GoPhish Credential Harvesting Simulation
This project documents a controlled phishing simulation conducted as part of a cybersecurity class. The goal was to design, deploy, and analyze a credential-harvesting phishing campaign using GoPhish, cloned landing pages, and a realistic social engineering pretext.
Ethical & Legal Notes:
• Fully authorized, instructor-approved simulation
• No real individuals or organizations targeted
• All accounts and infrastructure were isolated test environments
• Participants provided opt-in consent and were debriefed afterward
• No real credentials or personal data were collected
1. Campaign Goal & Defensive Value
Objective: Simulate a realistic phishing attack designed to harvest credentials through a spoofed “security alert” email.
Behavioral Goal:
- Trigger the user to perform a password reset on a cloned login page
- Analyze password creation patterns
- Evaluate susceptibility to urgency-based pretexts
- Study UI elements that increase or decrease trust
Security Value:
- Understand how credential-harvesting kits operate
- Study SMTP reputation and email delivery
- Analyze cloned login page behavior
- Identify detection opportunities in real environments
2. Target Profile (Simulated)
Simulated User Persona:
- Role: Graduate research assistant in cloud infrastructure
- Interests: AWS, homelabs, cloud security
- Behavior: Likely to trust professional-platform security alerts
Environmental Vulnerability: The persona relies heavily on professional networking platforms, making a spoofed “security alert” email a plausible attack vector.

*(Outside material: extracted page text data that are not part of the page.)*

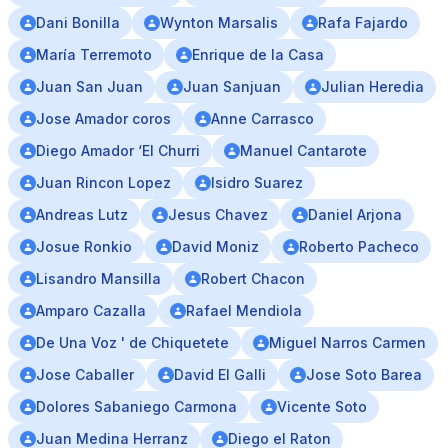
Dani Bonilla
Wynton Marsalis
Rafa Fajardo
María Terremoto
Enrique de la Casa
Juan San Juan
Juan Sanjuan
Julian Heredia
Jose Amador coros
Anne Carrasco
Diego Amador ‘El Churri
Manuel Cantarote
Juan Rincon Lopez
Isidro Suarez
Andreas Lutz
Jesus Chavez
Daniel Arjona
Josue Ronkio
David Moniz
Roberto Pacheco
Lisandro Mansilla
Robert Chacon
Amparo Cazalla
Rafael Mendiola
De Una Voz ' de Chiquetete
Miguel Narros Carmen
Jose Caballer
David El Galli
Jose Soto Barea
Dolores Sabaniego Carmona
Vicente Soto
Juan Medina Herranz
Diego el Raton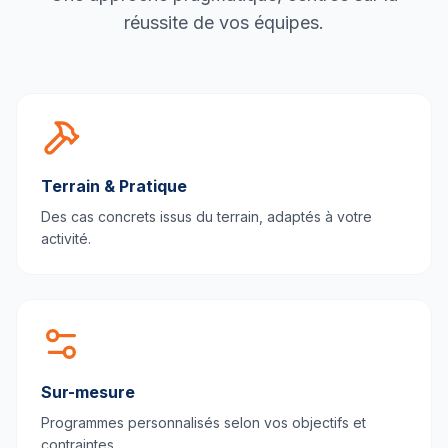
réussite de vos équipes.
Terrain & Pratique
Des cas concrets issus du terrain, adaptés à votre
activité.
Sur-mesure
Programmes personnalisés selon vos objectifs et
contraintes.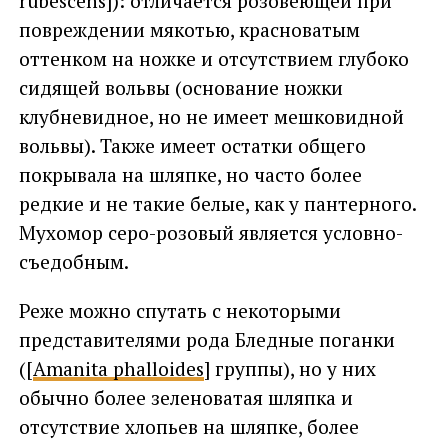
rubescens]): отличается розовеющей при
повреждении мякотью, красноватым
оттенком на ножке и отсутствием глубоко
сидящей вольвы (основание ножки
клубневидное, но не имеет мешковидной
вольвы). Также имеет остатки общего
покрывала на шляпке, но часто более
редкие и не такие белые, как у пантерного.
Мухомор серо-розовый является условно-
съедобным.
Реже можно спутать с некоторыми
представителями рода Бледные поганки
([
Amanita phalloides
] группы), но у них
обычно более зеленоватая шляпка и
отсутствие хлопьев на шляпке, более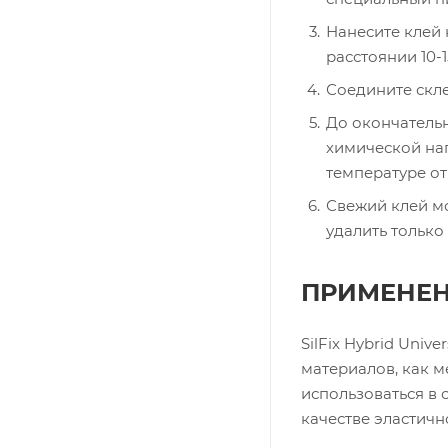
Нанесите клей 
расстоянии 10-1
Соедините скл
До окончатель
химической наг
температуре от 
Свежий клей м
удалить только
ПРИМЕНЕ
SilFix Hybrid Uni
материалов, как м
использоваться в 
качестве эластичн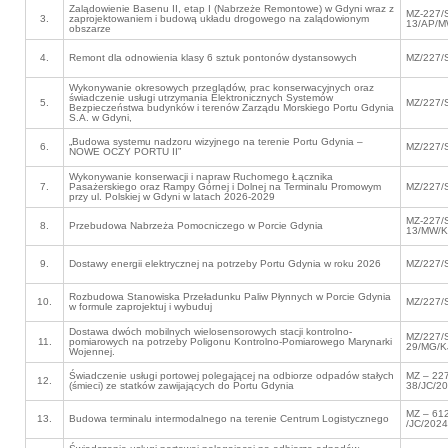
Zalądowienie Basenu II, etap I (Nabrzeże Remontowe) w Gdyni wraz z
MZ-227/
3.
zaprojektowaniem i budową układu drogowego na zalądowionym
13/AP/M
obszarze
4.
Remont dla odnowienia klasy 6 sztuk pontonów dystansowych
MZ/227/
Wykonywanie okresowych przeglądów, prac konserwacyjnych oraz
świadczenie usługi utrzymania Elektronicznych Systemów
5.
MZ/227/
Bezpieczeństwa budynków i terenów Zarządu Morskiego Portu Gdynia
S.A. w Gdyni,
„Budowa systemu nadzoru wizyjnego na terenie Portu Gdynia –
6.
MZ/227/
NOWE OCZY PORTU II”
Wykonywanie konserwacji i napraw Ruchomego Łącznika
7.
Pasażerskiego oraz Rampy Górnej i Dolnej na Terminalu Promowym
MZ/227/
przy ul. Polskiej w Gdyni w latach 2026-2029
MZ-227/
8.
Przebudowa Nabrzeża Pomocniczego w Porcie Gdynia
13/MW/K
9.
Dostawy energii elektrycznej na potrzeby Portu Gdynia w roku 2026
MZ/227/
Rozbudowa Stanowiska Przeładunku Paliw Płynnych w Porcie Gdynia
10.
MZ/227/
w formule zaprojektuj i wybuduj
Dostawa dwóch mobilnych wielosensorowych stacji kontrolno-
MZ/227/
11.
pomiarowych na potrzeby Poligonu Kontrolno-Pomiarowego Marynarki
29/MG/K
Wojennej.
Świadczenie usługi portowej polegającej na odbiorze odpadów stałych
MZ – 22
12.
(śmieci) ze statków zawijających do Portu Gdynia
38/JC/2
MZ – 61
13.
Budowa terminalu intermodalnego na terenie Centrum Logistycznego
/JC/2024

Privacy & Scope: All reconnaissance was performed on fictional accounts created solely for this lab.
3. Attack Chain Simulation
Attacker Infrastructure:
- Cloudflare-protected web server
- Backend database for storing captured test credentials
- 1:1 cloned password reset page
Delivery Mechanism:
- SMTP relay using a high-reputation provider
- Spoofed “Security Team” sender alias
- Urgency-based pretext: “Password breach detected — reset required”
Exploit Workflow:
- HTML email with embedded malicious link
- Link redirects to cloned reset page
- Credentials captured and logged
- User silently redirected to the legitimate site
4. Email Construction
Design Process:
- Triggered a real password reset to study legitimate formatting
- Extracted and cleaned the HTML
- Used AI to refine layout and structure
- Replaced branding, text, and URLs with malicious equivalents
Final Email Characteristics:
- Subject: “Action Required: Your password may have been compromised”
- Sender Alias: “Security Team”
- Source: Test Gmail account
- Social Engineering: Urgency + fear
- Malicious link embedded in “Reset Password” button
5. Landing Page Construction
Design Inspiration: A cloned version of a professional networking site’s password reset page.
Technical Stack:
- HTML5 structure
- CSS3 styling
- JavaScript for form handling and redirects
AI Usage: Used Gemini 3 to generate initial HTML/CSS, refine layout, and improve UI realism.
Final Output Capabilities:
- Accept username + new password
- Log submissions to backend
- Redirect user to legitimate site
6. Defensive Takeaways
Email Security:
- SMTP reputation heavily influences delivery success
- SPF/DKIM/DMARC can be bypassed with clever aliasing
- HTML emails remain a major attack vector
User Behavior:
- Urgency and fear are highly effective
- Professional-platform alerts are trusted more
Detection Opportunities:
- Cloudflare-hosted phishing pages can still be fingerprinted
- Redirect chains often reveal malicious intent
- Email metadata exposes spoofing attempts
Mitigation Strategies:
- Enforce MFA
- Use password managers to detect domain mismatches
- Implement browser-based phishing protection
- Train users to inspect sender domains and URLs
Final Thoughts
Running a controlled phishing simulation was one of the most eye-opening exercises in my homelab. It demonstrated how effective even basic social engineering can be — and how defenders must think like attackers to build stronger protections.
If you're interested in replicating this ethically, start with open-source tools like GoPhish or King Phisher, always obtain explicit consent, and debrief participants immediately.